Table 2 Comparison of mean localization (loc.) errors and mean tracking (track.) errors for all performed experimental flights, both for MCS and fully on-board (on-b.) flights

All the errors are presented in Table 2. The first noteworthy observation is the fact that, for the experiment with two followers, the tracking performance of the second follower is worse than for the first follower in both the MCS and fully on-board case. This is a byproduct of the fact that the proposed leader–follower control method inherently relies on integration of velocity information in time. As the delay with which the follower must follow the leader increases, so does the period of time over which the follower must integrate its velocity. This is subject to drift, which shows in the tracking performance. This effect is more noticeable in the fully on-board case, since the velocity estimates from optical flow methods are less accurate than the ones computed by the MCS.

Another result is that the localization error for follower 2 in the MCS case is higher than for the first follower. This can be explained, in part, by the fact that follower 2 has a larger mean range with respect to the leader than follower 1 does (\(4.2~\mathrm{m}\) compared to \(2.9~\mathrm{m}\)). To inspect this deeper, we looked at the logged range between the MAVs. It was found that follower 2 had substantially larger ranging errors with the leader than follower 1. This can be appreciated in Fig. 31, where the ranging error distributions are compared. In both cases, the mean is close to zero, yet the distribution for follower 2 is significantly wider. An investigation of the flight logs revealed that this is most likely associated with a combination of antenna orientation and relative flight trajectory. If the error is analyzed, it can be seen that it is subject to periodic peaks which match the period of the relative bearing between the drones. This can be seen in Fig. 32. However, this effect does not appear to be purely caused by relative bearing, but rather a combination of relative bearing and relative location of the drones, relating to how the antennas were mounted on the drones, whereby the presence of the drone itself likely compromised the signal. This also explains why the correlation is most clear during the first \(100~\mathrm{s}\) of flight and the last 50 s, but it is less clear between 90 and \(150~\mathrm{s}\) of the log. If the trajectory is analyzed, between 100 and \(150~\mathrm{s}\) is when the follower 2 trajectory started varying slightly (follower 2 began to take ‘shortcuts’) bringing the drones at different relative locations to eachother.

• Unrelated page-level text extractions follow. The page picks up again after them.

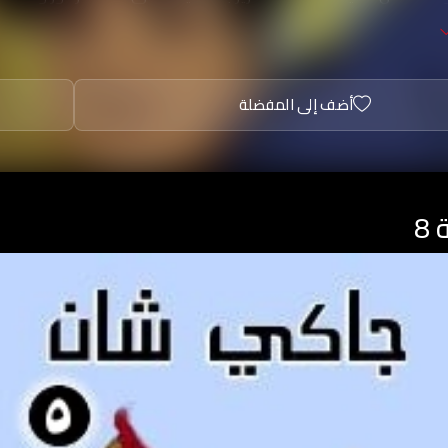
أضف إلى المفضلة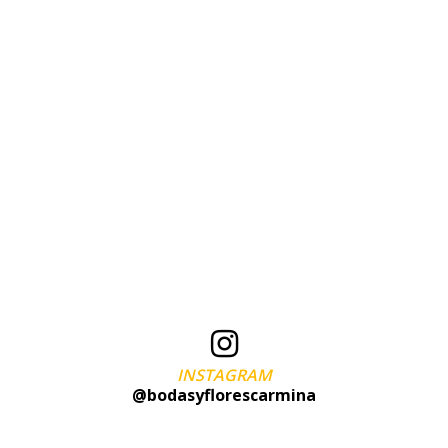
INSTAGRAM
@bodasyflorescarmina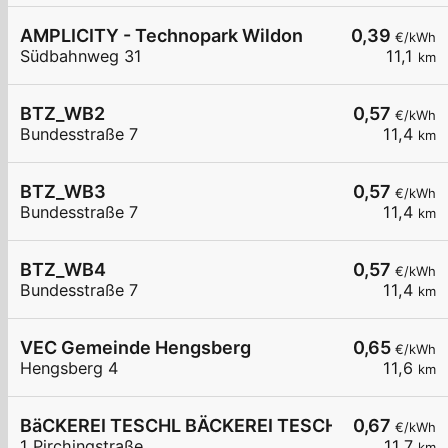
AMPLICITY - Technopark Wildon
0,39
€/kWh
Südbahnweg 31
11,1
km
BTZ_WB2
0,57
€/kWh
Bundesstraße 7
11,4
km
BTZ_WB3
0,57
€/kWh
Bundesstraße 7
11,4
km
BTZ_WB4
0,57
€/kWh
Bundesstraße 7
11,4
km
VEC Gemeinde Hengsberg
0,65
€/kWh
Hengsberg 4
11,6
km
BäCKEREI TESCHL BÄCKEREI TESCHL
0,67
€/kWh
1 Pirchingstraße
11,7
km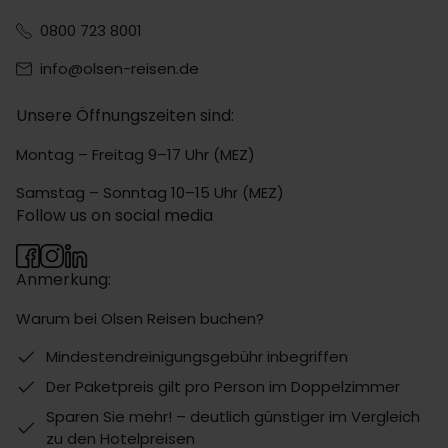
0800 723 8001
info@olsen-reisen.de
Unsere Öffnungszeiten sind:
Montag – Freitag 9–17 Uhr (MEZ)
Samstag – Sonntag 10–15 Uhr (MEZ)
Follow us on social media
Anmerkung:
Warum bei Olsen Reisen buchen?
Mindestendreinigungsgebühr inbegriffen
Der Paketpreis gilt pro Person im Doppelzimmer
Sparen Sie mehr! – deutlich günstiger im Vergleich
zu den Hotelpreisen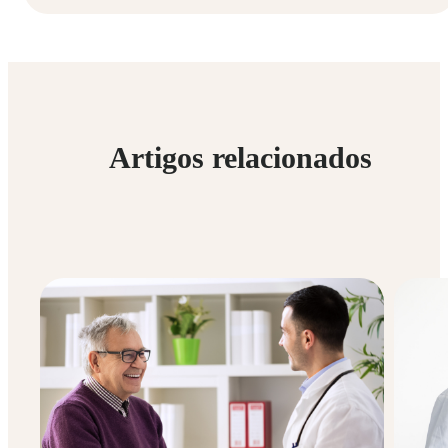
Artigos relacionados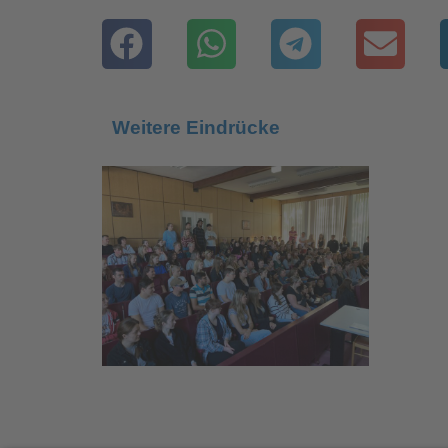
Weitere Eindrücke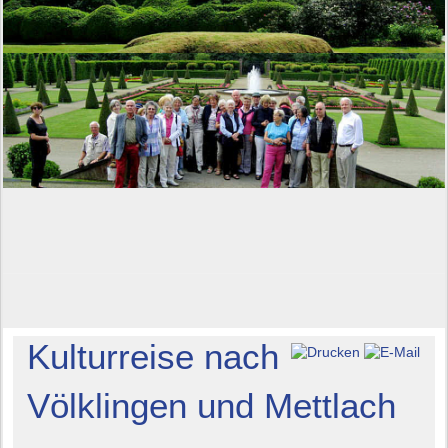
Kulturreise nach
Völklingen und Mettlach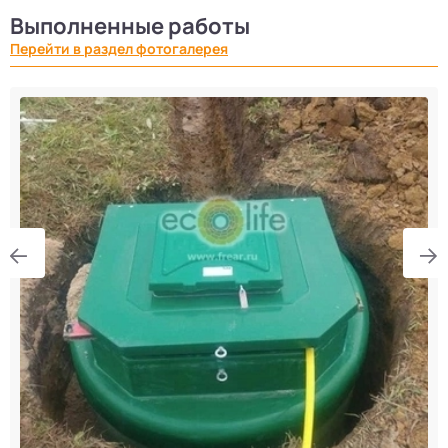
Выполненные работы
Перейти в раздел фотогалерея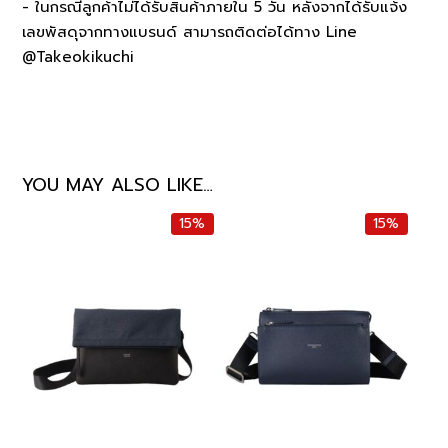
- ในกรณีลูกค้าไม่ได้รับสินค้าภายใน 5 วัน หลังจากได้รับแจ้ง
เลขพัสดุจากทางแบรนด์ สามารถติดต่อได้ทาง Line
@Takeokikuchi
YOU MAY ALSO LIKE…
15%
15%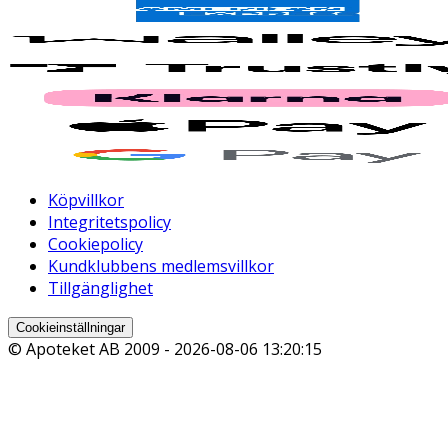
Köpvillkor
Integritetspolicy
Cookiepolicy
Kundklubbens medlemsvillkor
Tillgänglighet
Cookieinställningar
© Apoteket AB 2009 -
2026-08-06 13:20:15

Such correlations should be investigated further in future work over a variety of flights with different platforms and scenarios.

Fig. 31
figure 31

Comparison between ranging error distributions for follower 1 and 2 for the flight with MCS height and velocity data

Fig. 32
figure 32

Range error and relative bearing between leader and follower 2 during flight

A final result that stands out is that both followers 1 and 2 have substantially higher localization errors in the on-board case than was found for the on-board experiment with a single follower. This result appears to be due to a combination of factors. The increased communication traffic caused a decrease in the filter update rate and also resulted in an increase in ranging frames dropped. Follower 2, as mentioned above, showed a worse ranging performance than follower 1. Follower 1, in turn, had slightly less accurate optical flow velocity estimates than were obtained with the single follower flight (\(21~\mathrm{cm/s}\) MAE compared to \(15~\mathrm{cm/s}\) before) and also slightly higher ranging errors than for the single follower flight (\(15~\mathrm{cm}\) MAE compared to \(8~\mathrm{cm}\) before). All factors combined, both followers suffered a comparable degradation in localization performance.

5 Discussion

In this section we revisit the observability analysis from Sect. 2 with the obtained experimental data. We also present some remarks on the scalability of this methodology to larger groups of MAVs.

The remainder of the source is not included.